If targets clicked on links within the messages, they were presented with a website designed
to fool them into handing over their full name, email address and password, prosecutors
said. Finally they would be redirected to affiliate websites that would allegedly pay Wallace
“substantial revenue” for traffic.
The scheme relied on vulnerabilities that Wallace discovered in Facebook’s spam filters,
according to the indictment.
“To accomplish his scheme, Wallace first tested his spamming capabilities between two Facebook
accounts,” it said.
“[He] used a fake Facebook account of ‘David Frederix’ and his legitimate ‘Sanford Masterwb
Wallace’ account to test variations of spam messages in order to evade Facebook’s filtering
mechanisms.
“Once Wallace evaded Facebook’s spam filters he employed an automatic scripting process to
sign into a compromised Facebook user’s account, retrieve a list of all the user’s friends, and
then post a spam message to each of the user’s friend’s Facebook walls.”
Wallace is now indicted on a total of 11 charges of fraud, intentional damage to a protected
computer, and criminal contempt.
The contempt charges relate to an earlier civil case brought against Wallace by Facebook
itself.
A federal judge awarded the dominant social network $711m in damages in October 2009. The
firm did not expect Wallace to pay, but the judge also ordered him not to log in to Facebook.

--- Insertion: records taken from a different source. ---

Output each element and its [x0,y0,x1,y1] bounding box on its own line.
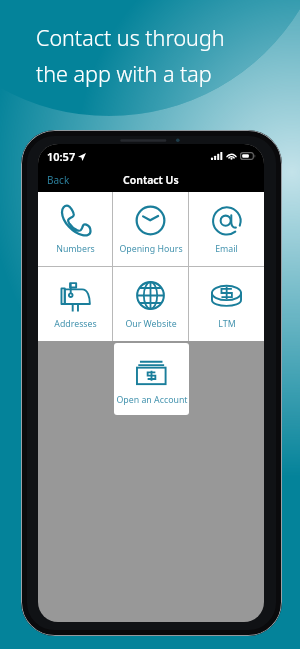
staticText: Open an Account [116,394,188,406]
staticText: Addresses [54,318,97,330]
staticText: Our Website [125,318,177,330]
button[interactable]: Open an Account [114,343,189,415]
button[interactable]: LTM [189,267,264,341]
button[interactable]: Numbers [38,192,112,266]
staticText: Contact us through the app with a tap [36,23,225,89]
staticText: 10:57 [47,149,76,164]
staticText: LTM [218,318,236,330]
staticText: Numbers [56,243,95,255]
staticText: Email [215,243,238,255]
button[interactable]: Our Website [113,267,188,341]
staticText: Opening Hours [119,243,183,255]
button[interactable]: Addresses [38,267,112,341]
button[interactable]: Email [189,192,264,266]
staticText: Contact Us [123,173,179,187]
staticText: Back [47,173,70,187]
button[interactable]: Opening Hours [113,192,188,266]
button[interactable]: Back [38,169,76,191]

According to Thursday’s indictment he “wilfully and knowingly” breached that order.
Wallace, who first gained notoriety as a spammer in the 1990s and also lost a civil case brought
against him by MySpace in 2008, was released on $100,000 bail. He faces up to three years
in jail and a $250,000 fine for each of the six fraud charges and up to 10 years in jail for each
of the three charges of intentional damage to a protected computer.
Facebook welcomed the arrest.
“We applaud the efforts of the US Attorney’s Office and the FBI to bring spammers to justice,”
“Two years ago, Facebook sued Wallace and a federal court ordered him to pay a $711 million
judgment for sending unwanted messages and wall posts to people on Facebook. Now Wallace
also faces serious jail time for this illegal conduct.